* Assignment
Go through the records and restate them word for word, omitting images.

* Data provided
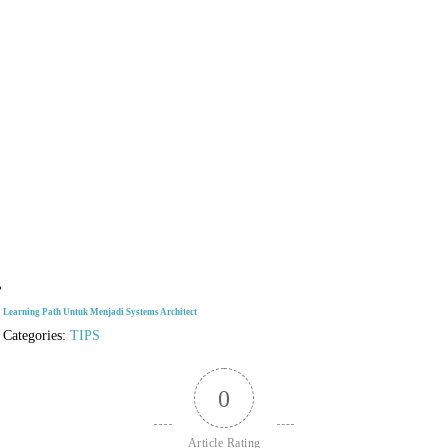
Learning Path Untuk Menjadi Systems Architect
Categories:
TIPS
0
Article Rating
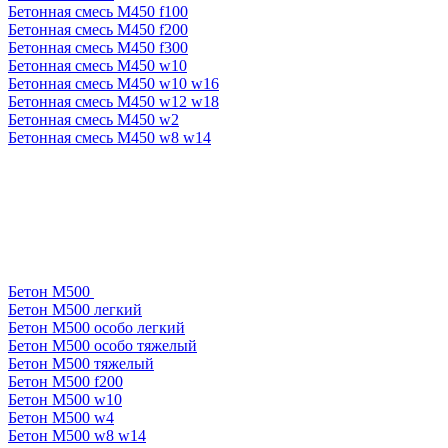
Бетонная смесь М450 f100
Бетонная смесь М450 f200
Бетонная смесь М450 f300
Бетонная смесь М450 w10
Бетонная смесь М450 w10 w16
Бетонная смесь М450 w12 w18
Бетонная смесь М450 w2
Бетонная смесь М450 w8 w14
Бетон М500
Бетон М500 легкий
Бетон М500 особо легкий
Бетон М500 особо тяжелый
Бетон М500 тяжелый
Бетон М500 f200
Бетон М500 w10
Бетон М500 w4
Бетон М500 w8 w14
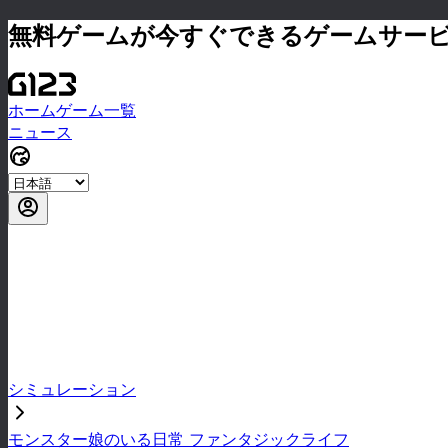
無料ゲームが今すぐできるゲームサー
ホーム
ゲーム一覧
ニュース
シミュレーション
モンスター娘のいる日常 ファンタジックライフ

* Exercise answer
Learning Path Untuk Menjadi Systems Architect
Categories:
TIPS
0
Article Rating
Бетонная смесь М450 f100
Бетонная смесь М450 f200
Бетонная смесь М450 f300
Бетонная смесь М450 w10
Бетонная смесь М450 w10 w16
Бетонная смесь М450 w12 w18
Бетонная смесь М450 w2
Бетонная смесь М450 w8 w14
Бетон М500
Бетон М500 легкий
Бетон М500 особо легкий
Бетон М500 особо тяжелый
Бетон М500 тяжелый
Бетон М500 f200
Бетон М500 w10
Бетон М500 w4
Бетон М500 w8 w14
無料ゲームが今すぐできるゲームサー
ホーム
ゲーム一覧
ニュース
シミュレーション
モンスター娘のいる日常 ファンタジックライフ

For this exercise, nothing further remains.